Afinal de contas, o que é a ansiedade?

 

Devemos antes de mais considerar a ansiedade como uma ocorrência fisiológica e normal no mundo natural. A ansiedade é a atitude biológica necessária para a adaptação do organismo a uma nova situação. Em medicina, por exemplo, entende-se a ansiedade como uma ocorrência global, tanto do ponto de vista físico, quanto do ponto de vista emocional.

 

Os nossos órgãos físicos podem ficar “ansiosos”?

 

Claro que sim, uma infecção é a prova disso. Tudo o que seja entendido como uma ameaça é potencialmente gerador de ansiedade. É um fenómeno físico, é um fenómeno emocional. Por isso dizemos que, vista como um todo, a ansiedade é um fenómeno bio-psico-socio-emocional. Da mesma forma que o organismo luta para se adaptar a uma nova situação, a nossa psique também, e adaptação – para o corpo como para a mente –, significa sobreviver. Assim, a ansiedade é um mecanismo indispensável para a manutenção da adaptação à vida, sem a qual não poderíamos sobreviver.

 

 

Apesar da ansiedade favorecer a performance e a adaptação, tal é conseguido até certo ponto. Mais precisamente, até ao ponto em que o nosso organismo atinge um máximo de eficiência. A partir daí, de um determinado ‘ponto excedente’, a ansiedade, ao invés de contribuir para a adaptação, concorrerá exactamente para o contrário, ou seja, para a falência da capacidade adaptativa, e consequentemente, construtiva, criativa, que leve à acção positiva (rima e é verdade!).

 

Quando é que a ansiedade se torna patológica?

 

É neste ponto crítico que reside a “fronteira” que determina se a ansiedade vivida é adaptável, se nos favorece, ou não. Ou seja, se ela nos ajuda ou, precisamente, faz o seu contrário, incapacitando-nos adaptativamente. Podemos correlacionar, em larga escala, a ansiedade com o esgotamento emocional.

 

O esgotamento verifica-se em situações em que “puxámos” demais pela nossa maquinaria natural (corpo e mente) como, irónica e paradoxalmente, quando a mesma máquina corpo-e-mente não nos permite sequer mais agir (note-se, o que não é o mesmo que reagir).

 

Se antigamente as ameaças eram concretas e a pessoa tinha um determinado “objecto” real a combater (fugir ou atacar), localizável no tempo e no espaço, hoje em dia esse objecto de perigo vive dentro de nós. Com os nossos ancestrais, tal como no reino animal, os mecanismos da ansiedade foram desenvolvidos para dar respostas destinadas à sobrevivência diante de perigos concretos e próprios pela luta pela vida (ataques de animais ferozes, guerras tribais, intempéries climáticas, buscas de alimento, luta pelo espaço geográfico, etc.).

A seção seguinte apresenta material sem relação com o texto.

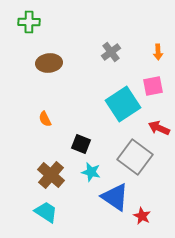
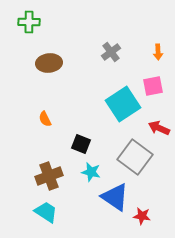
brown cross: moved 2 px left, 1 px down; rotated 28 degrees clockwise
red star: rotated 18 degrees counterclockwise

No ser humano moderno, apesar dessas ameaças concretas não mais existirem dessa forma, o correspondente equipamento biológico continuou a existir, fazendo persistir na nossa natureza a capacidade de reagirmos ansiosamente perante a ameaça.

 

Então, e sem feras, eras glaciares, habitats e caçadas, o que temos hoje a ansiar?

 

Hoje em dia tememos a competitividade social, a segurança social, a competência profissional, a sobrevivência económica, as perspectivas futuras e uma infinidade de outras ameaças ‘abstractas’ mas reais para nós, que, enfim, passaram a equivaler ao mesmo tipo de perigo que ameaçavam os animais, em questões de sobrevivência.

 

 

E a sua ansiedade?

 

Agora nós.

 

Como vamos de ansiedade?

 

A “fronteiras” entre a ansiedade normal e ansiedade patológica estão bem definidas dentro de si?

 

De onde acha que surge essa constante sensação de apreensão, como se algo estivesse sempre para acontecer?

 

Um alerta permanente, uma pressa em ‘saltar’ para outra tarefa sem ter terminado a anterior (ou nem a tendo sequer começado)? O Domingo já o sente como uma pré-Segunda-feira? Ao dormir, já só pensa no que tem a fazer logo que amanhecer?

 

Se sente que não está a fazer alguma coisa que deveria mas nem sabe bem o quê ou como, pondere esta opção: recorra a apoio profissional. Adopte uma postura mais activa no combate às questões ou problemas que o afectam e incomodam, no seu dia-a-dia.

 

A natureza foi generosa para connosco, oferecendo-nos a atitude da ansiedade para favorecer, primordialmente, a nossa adaptação. Porém, não havendo um período suficiente para recuperamos desse esforço psíquico (e consequentemente físico), o qual restabeleceria a saúde, os nossos recursos para fazer face à ansiedade acabam por se esgotar. E esgotar, como o próprio nome indica, é acabar. Um acabar de reservas e recursos.

 

No plano físico, orgânico, o esgotamento traduz-se em alterações significativas nas glândulas adrenais ou supra-renais (adrenalina e cortisol), dificuldades no controle da pressão arterial, alterações do ritmo cardíaco, alterações no sistema imunológico, no controle dos níveis de glicose do sangue, entre muitas outras. Psicologicamente, a ansiedade crónica ou o esgotamento levam a um estado de apatia, de desinteresse, de desânimo e uma espécie de pessimismo em relação a si e em relação à vida.

 

 

Porque é tão importante estabelecermos limites para a ansiedade?

 

Os limites definem quem somos. Eles estabelecem “o que é meu” daquilo que “não é comigo.” Estabelecer limites pessoais ajuda-nos a criar uma noção de propriedade e protecção em relação a nós mesmos.

 

Os limites são a nossa segurança pessoal. E para ter limites, precisamos de ter controlo, de decidir, de optar. É tudo isto que definirá quem é, quem quer ser ou quem não quer ser. O que quer que faça parte da sua realidade, e o que não quer. Ao dizer ” sim” a certos aspectos e “não” a outras coisas eu crio essa vibração, uma frequência, um padrão, moldando assim a verdade da minha vida. Afirmar limites pode parecer assustador de início, sobretudo, para as pessoas que passaram uma vida sem saber como expressar as suas necessidades.

 

 

E por falar em definir limites… não é que eles podem causar ansiedade?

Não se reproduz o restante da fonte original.